## REQUIREMENT
The answer must be every line from the entries below that includes "séance".

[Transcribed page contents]
========================================================================

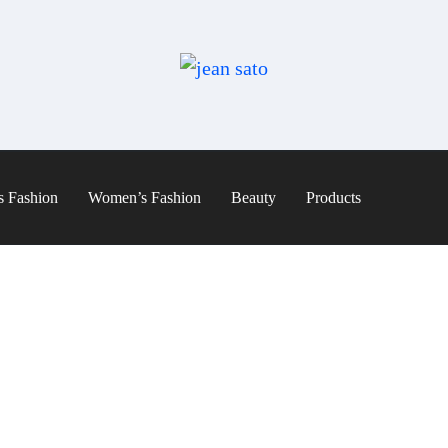
s Fashion
Women’s Fashion
Beauty
Products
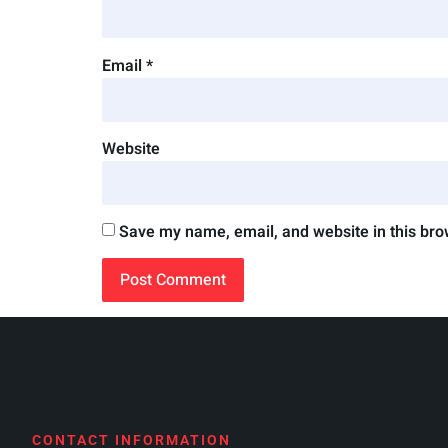
Email
*
Website
Save my name, email, and website in this bro
CONTACT INFORMATION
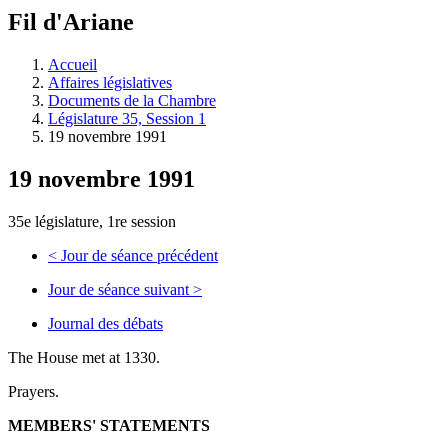
à
Fil d'Ariane
découvrir
à
l'Assemblée
Accueil
législative.
Affaires législatives
Documents de la Chambre
Législature 35, Session 1
19 novembre 1991
19 novembre 1991
35e législature, 1re session
<
Jour de séance précédent
Jour de séance suivant
>
Journal des débats
The House met at 1330.
Prayers.
MEMBERS' STATEMENTS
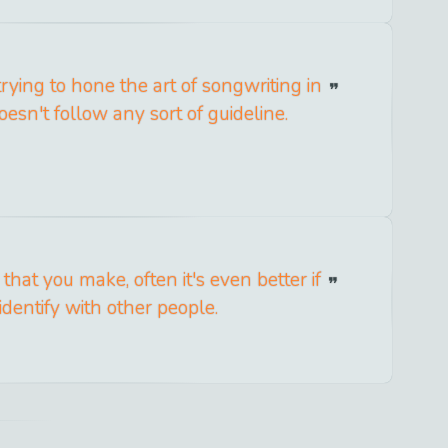
trying to hone the art of songwriting in
esn't follow any sort of guideline.
 that you make, often it's even better if
identify with other people.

========================================================================

## ANSWER SPACE
Jour de séance précédent
Jour de séance suivant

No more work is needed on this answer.